"Microsoft Is Dead"

Microsoft might be in the center of many critics’ sights for any number of reasons right now, but few serious, well-written detractors have made the leap to calling the company ‘dead.’ Sure, John C. Dvorak will say anything for a pageview, but Paul Graham, a partner in startup VC Y Combinator, just penned an intriguing essay titled Microsoft is Dead. Instead of trying to make some bizarre case that OpenOffice could destroy Microsoft Office (a - if not the - primary bread-winner for the company) in any near or realistic future, Paul more or less argues that the intimidating shadow Microsoft cast over the software world (carrying on IBM’s torch) for the past 20 years is gone; that no one who matters or cares about the computing and web industries is afraid of Redmond anymore, nor are they interested in what the company is doing (case in point). http://www.live.com/

Paul lists four specific reasons and companies which brought us to this new era where Microsoft likely matters not, and instead of ruining a great, concise essay by summarizing them, you should probably check them out for your self.
http://www.paulgraham.com/microsoft.html
just posting this…opinions vary :wink: 8) ???

I would have a company with the MS market share that the others think it’s dyeing ;D

i’ll take the cash valve :smiley:

The last nail in the coffin came, of all places, from Apple.
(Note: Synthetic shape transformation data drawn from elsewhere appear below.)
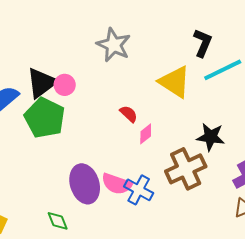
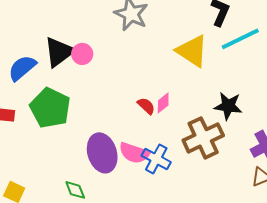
red semicircle: (129, 114) -> (146, 106), moved
green pentagon: (45, 118) -> (50, 108), moved

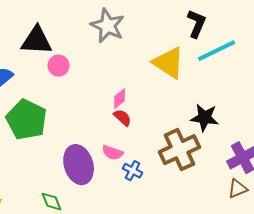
black triangle: (59, 52) -> (37, 41), moved, turned 40
pink diamond: (163, 103) -> (120, 99), moved
pink semicircle: (134, 153) -> (113, 153), moved, size x0.7
blue cross: (156, 159) -> (133, 171), size x0.7

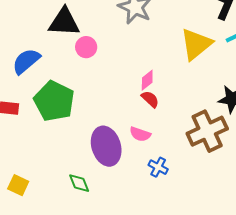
yellow triangle: (169, 63) -> (196, 44), turned 48
blue cross: (133, 171) -> (158, 167), moved

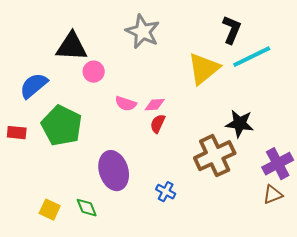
pink diamond: (147, 80) -> (155, 105), turned 35
red semicircle: (150, 99) -> (158, 124), turned -108
pink semicircle: (140, 134) -> (126, 104), moved
yellow square: (18, 185) -> (50, 210), moved

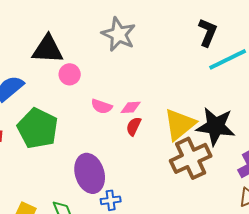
yellow triangle: (204, 69) -> (180, 124), moved
black star: (240, 124) -> (216, 126), size x1.4
blue cross: (166, 192) -> (111, 200), moved, turned -36

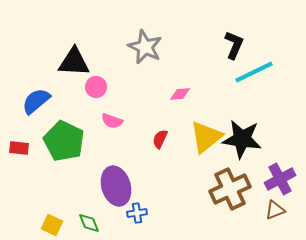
pink semicircle: (102, 106) -> (112, 121), moved
pink diamond: (131, 107) -> (180, 94), moved
brown cross: (191, 158) -> (230, 189), moved

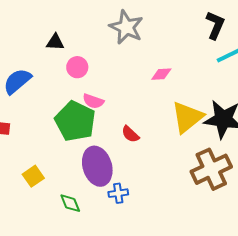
black triangle: (74, 62) -> (55, 42), size x0.6
red semicircle: (160, 139) -> (130, 134), moved, turned -72
green pentagon: (64, 141) -> (75, 121), moved
yellow square: (52, 225) -> (33, 176), moved, turned 30

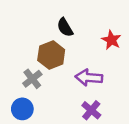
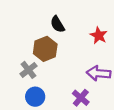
purple arrow: (89, 78) -> (99, 73), moved
blue circle: (22, 109) -> (35, 97), moved

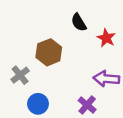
black semicircle: (57, 24) -> (79, 22), moved
gray cross: (28, 70) -> (20, 75), moved

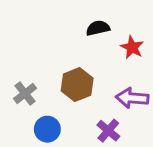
black semicircle: (79, 22) -> (98, 28), turned 108
brown hexagon: (49, 52) -> (77, 85), moved

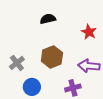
black semicircle: (98, 28) -> (48, 19), moved
purple cross: (108, 131) -> (73, 88), turned 35

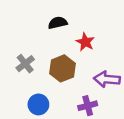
red star: (89, 32) -> (85, 42), moved
gray cross: (17, 63) -> (25, 64), moved

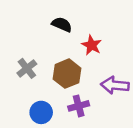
black semicircle: (58, 23) -> (62, 24), turned 36
purple cross: (88, 106) -> (79, 106), moved

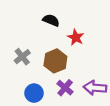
purple arrow: (115, 85) -> (95, 88), moved
purple cross: (79, 106) -> (65, 88), turned -35

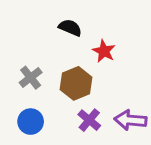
blue circle: (34, 93) -> (31, 122), moved

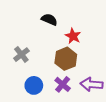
brown hexagon: (76, 83) -> (66, 59), moved
blue circle: (31, 122) -> (34, 85), moved

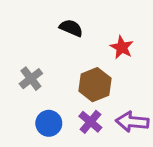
red star: (73, 36) -> (122, 47), moved

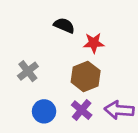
red star: (122, 47) -> (94, 43), moved, turned -30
Thanks to OS X, Apple has come back from the dead in a way that is extremely rare in technology. [2] Their victory is so complete that I'm now surprised when I come across a computer running Windows. Nearly all the people we fund at Y Combinator use Apple laptops. It was the same in the audience at startup school. All the computer people use Macs or Linux now. Windows is for grandmas, like Macs used to be in the 90s. So not only does the desktop no longer matter, no one who cares about computers uses Microsoft's anyway.

And of course Apple has Microsoft on the run in music too, with TV and phones on the way.